Après les mesures de l’administration Trump en 2019, la Chine prend à son tour pour cible les alcools forts français, exacerbant les tensions commerciales entre l’Union européenne (UE) et la Chine. Le 5 janvier 2024, Pékin a annoncé l’ouverture d’une enquête antidumping sur le brandy importé de l’UE, principalement dirigée contre la France. Cette décision fait suite à une plainte déposée par l’Association des boissons alcoolisées de Chine au nom de l’industrie nationale du brandy.
L’enquête chinoise est une réponse directe à l’enquête antidumping lancée par la Commission européenne en décembre 2023 sur les importations de biodiesel en provenance de Chine. Ces litiges commerciaux s’inscrivent dans le cadre d’une série d’accusations mutuelles de concurrence déloyale et de protectionnisme entre les deux parties.
La Chine a importé pour 1,60 milliard de dollars de spiritueux à base de vin distillé pendant les onze premiers mois 2023, dont 99,8 % provenaient de France.

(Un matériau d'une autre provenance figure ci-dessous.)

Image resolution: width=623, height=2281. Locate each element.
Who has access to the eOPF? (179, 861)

Cette demande, en grande partie portée par le cognac, représente une part significative des exportations françaises, avec près de 50 millions de bouteilles vendues en 2022 en Asie de l’Est.
En effet, trois grandes entreprises se partagent le marché asiatique du cognac : Rémy Cointreau, Pernod Ricard et Hennessy, propriété du groupe LVMH. Pernod Ricard réalise notamment 10 % de son chiffre d’affaires en Chine, le cognac représentant plus de 50 % de ses ventes.

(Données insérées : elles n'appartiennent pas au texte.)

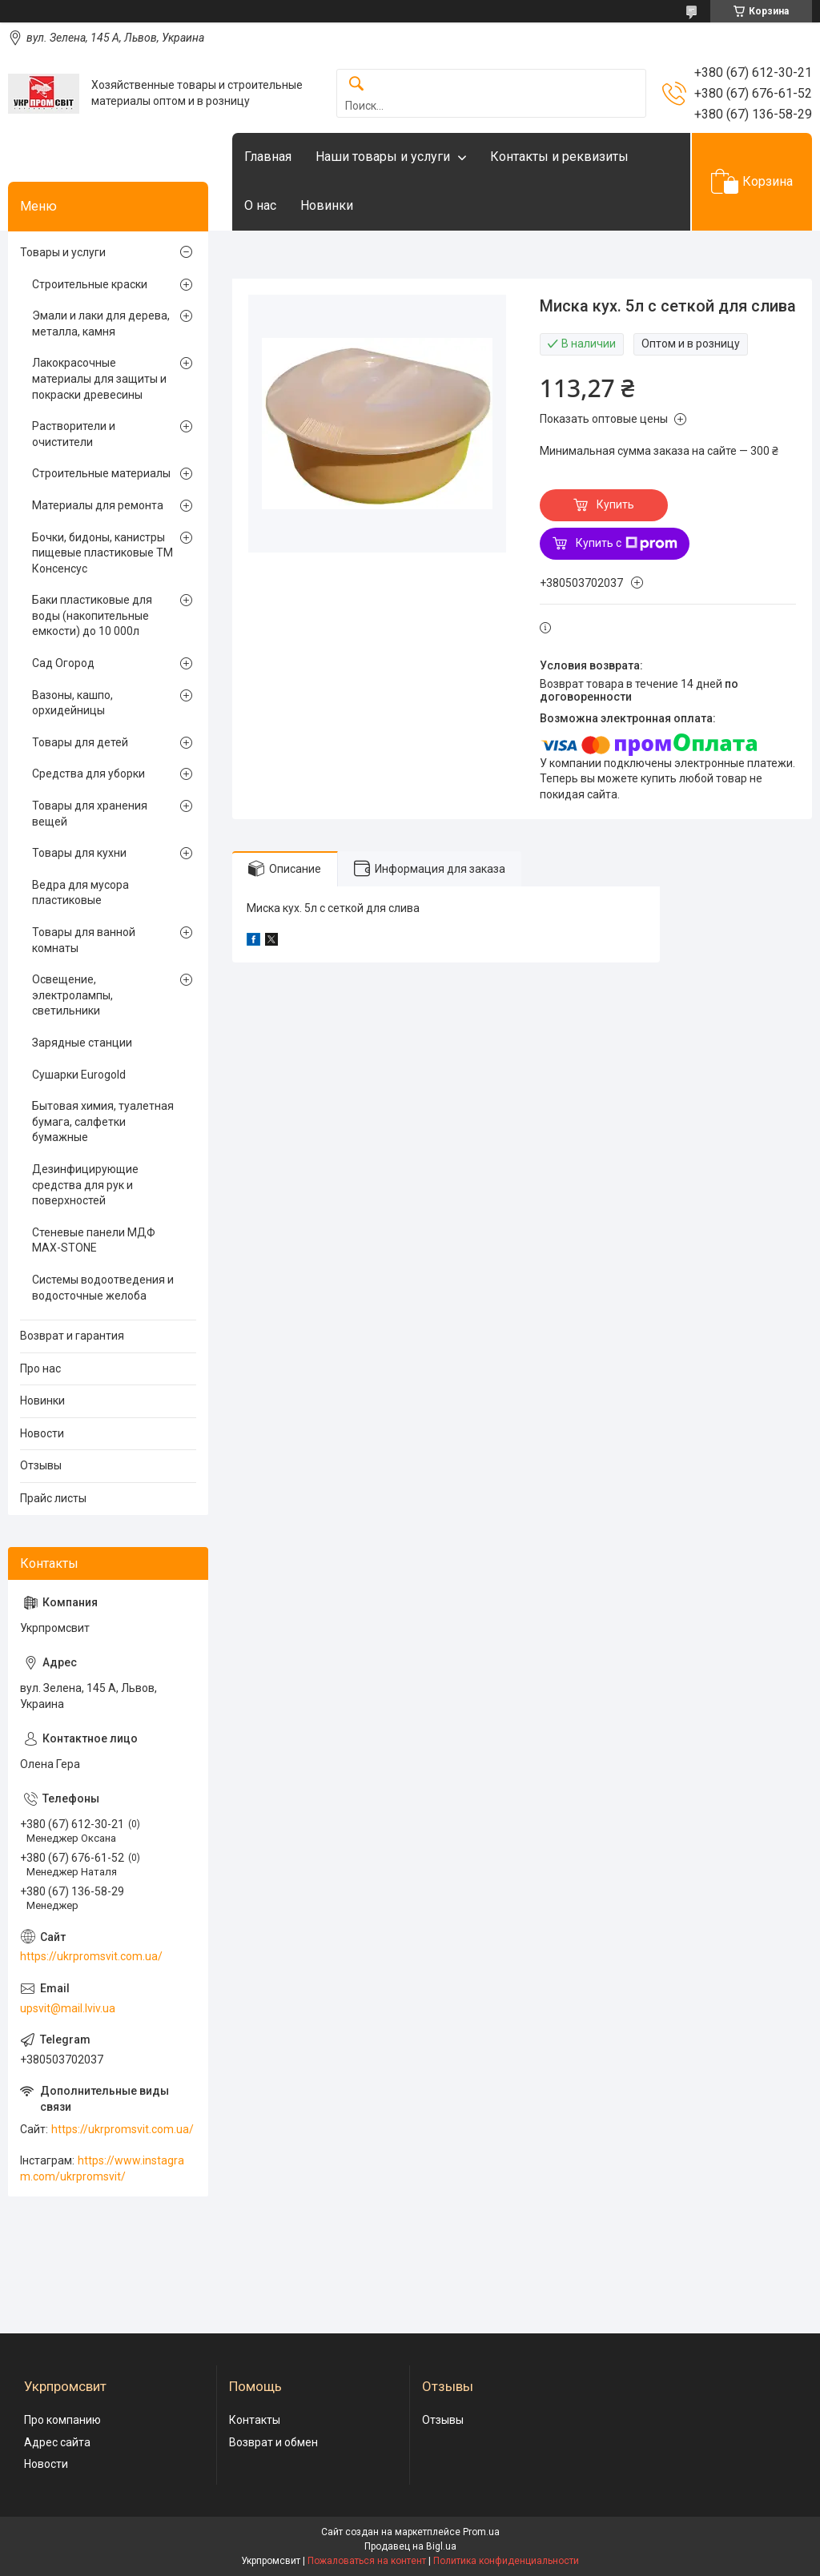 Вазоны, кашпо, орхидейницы (72, 703)
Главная (267, 156)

Répercussions économiques immédiates
À la suite de l’annonce de l’enquête chinoise, les cours boursiers des entreprises françaises de spiritueux ont connu des baisses significatives. Rémy Cointreau a enregistré une chute de 11 points, Pernod Ricard de 5 points et LVMH de 2 points. Le groupe italien Campari a lui aussi enregistré une baisse de 2 %. Le mois dernier, Campari a acquis la marque française de cognac Courvoisier dans le but d’étendre sa présence en Chine, où elle génère environ 9 % de ses revenus.
L’Association des producteurs de cognac en France a déclaré coopérer pleinement avec les autorités chinoises, tout en estimant que l’enquête est liée à un différend commercial plus large. « Nous sommes convaincus que nos produits et nos pratiques commerciales respectent pleinement les réglementations chinoises et internationales », a déclaré de son côté le Bureau National Interprofessionnel du Cognac (BNIC), qui représente les producteurs français.
Si la Chine venait à réduire drastiquement ses importations d’alcool fort, cela aurait un impact majeur sur la filière des spiritueux français, fortement dépendante des exportations. Les récents événements soulignent la fragilité de ce marché et la nécessité pour les acteurs européens de diversifier leurs partenariats commerciaux.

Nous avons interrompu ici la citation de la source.